FOMO is short for the fear of missing out. I have had to choose between staying in to rest or going out with friends many times throughout college. I promise—this is not the last time your friends will get ice cream or make a sonic run in your college career.

It’s important to get a break from school, but there is also nothing wrong with saying no to plans and using that break for alone time. Doing nothing is doing something! One of the worst ways to enter a burnout cycle is not allowing yourself time to recuperate. Stay in, have a good snack, and get a full eight hours of sleep. Aggieville will still be there next week! The more you push yourself, the more likely you are to get sick as finals week looms. The last thing you want is to miss out on important classes because you packed your schedule too full.

Use external motivation 

One of the easiest ways to motivate yourself is by setting goals and rewarding yourself for them.

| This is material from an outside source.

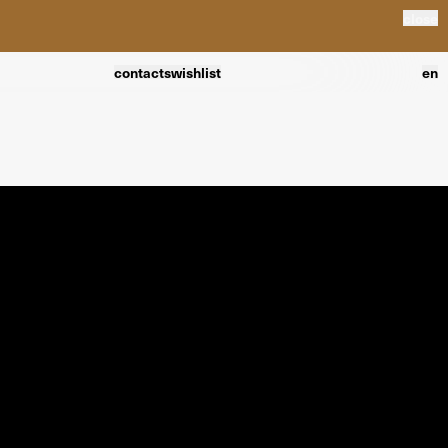
close
contacts
wishlist
en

I always struggle with completing my reading for classes. While I know I could easily skip out, I also know it would help my grade if I do the readings. So, I spread them out throughout the week to make it a little easier to digest. I I do all my readings for the week, I allow myself to have some ice cream. If I don’t finish, no ice cream. 

It’s hard to have enough discipline with yourself, but it truly helps to have something to look forward to while working hard. As the second half of classes start, it’s super important to set up a schedule for success. The more work you spread out now, the less stress during dead week. Adding in a little reward is the easiest way to accomplish tasks regularly.

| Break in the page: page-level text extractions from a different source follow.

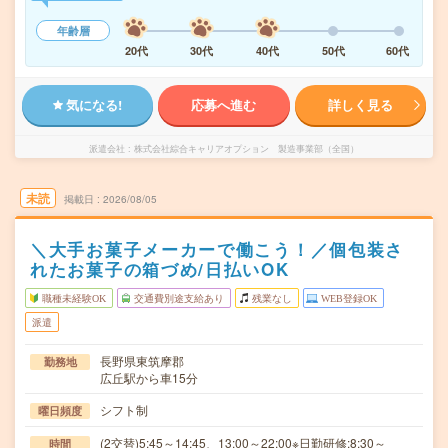
年齢層
20代
30代
40代
50代
60代
気になる!
応募へ進む
詳しく見る
派遣会社
株式会社綜合キャリアオプション 製造事業部（全国）
未読
掲載日
2026/08/05
＼大手お菓子メーカーで働こう！／個包装さ
れたお菓子の箱づめ/日払いOK
職種未経験OK
交通費別途支給あり
残業なし
WEB登録OK
派遣
長野県東筑摩郡
勤務地
広丘駅から車15分
シフト制
曜日頻度
(2交替)5:45～14:45、13:00～22:00※日勤研修:8:30～
時間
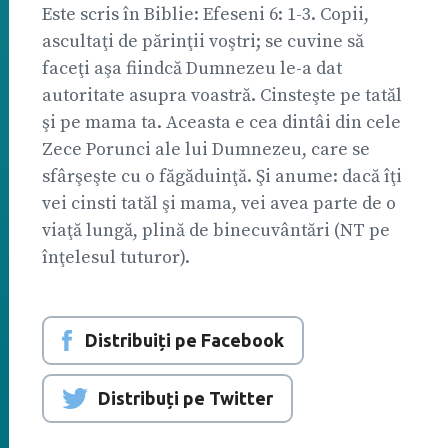
Este scris în Biblie: Efeseni 6: 1-3. Copii,
ascultaţi de părinţii voştri; se cuvine să
faceţi aşa fiindcă Dumnezeu le-a dat
autoritate asupra voastră. Cinsteşte pe tatăl
şi pe mama ta. Aceasta e cea dintâi din cele
Zece Porunci ale lui Dumnezeu, care se
sfârşeşte cu o făgăduinţă. Şi anume: dacă îţi
vei cinsti tatăl şi mama, vei avea parte de o
viaţă lungă, plină de binecuvântări (NT pe
înţelesul tuturor).
Distribuiți pe Facebook
Distribuți pe Twitter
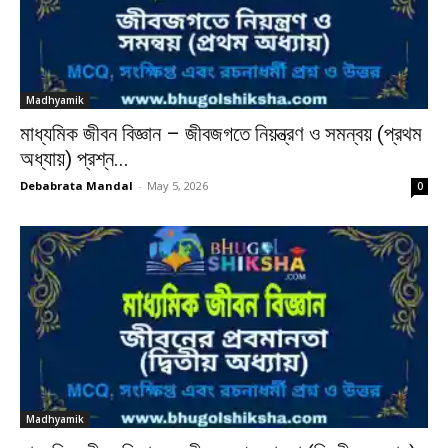
Madhyamik
মাধ্যমিক জীবন বিজ্ঞান – জীবজগতে নিয়ন্ত্রণ ও সমন্বয় (প্রথম
অধ্যায়) প্রশ্ন...
Debabrata Mandal
-
May 5, 2026
0
Madhyamik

Know your limits and be grateful for them

I was always an overachiever in high school. Coming to college, I expected myself to be under the same amount of stress as at home. But it’s easy to forget how many things are different when you’re off at school. You’re responsible for more, and a college schedule is much less predictable. The ability to accept that you can’t do as much as you did in high school is an essential lesson to learn. 

One of the best pieces of advice I’ve ever been given is just because you can do everything doesn’t mean you should. If you’re not in that club, you won’t spontaneously combust. If you’re not top of your department, you aren’t a disappointment. Surviving another semester of college is an achievement in itself; treat it as such. The limits our body and brain put on us are there for a reason; be grateful for them! Each week, I like to take time to write down all I have accomplished. Seeing it on paper always helps to keep me grounded and remind me I am not behind or less than anyone else. This is one of the best ways to keep me from spiraling about my need for success!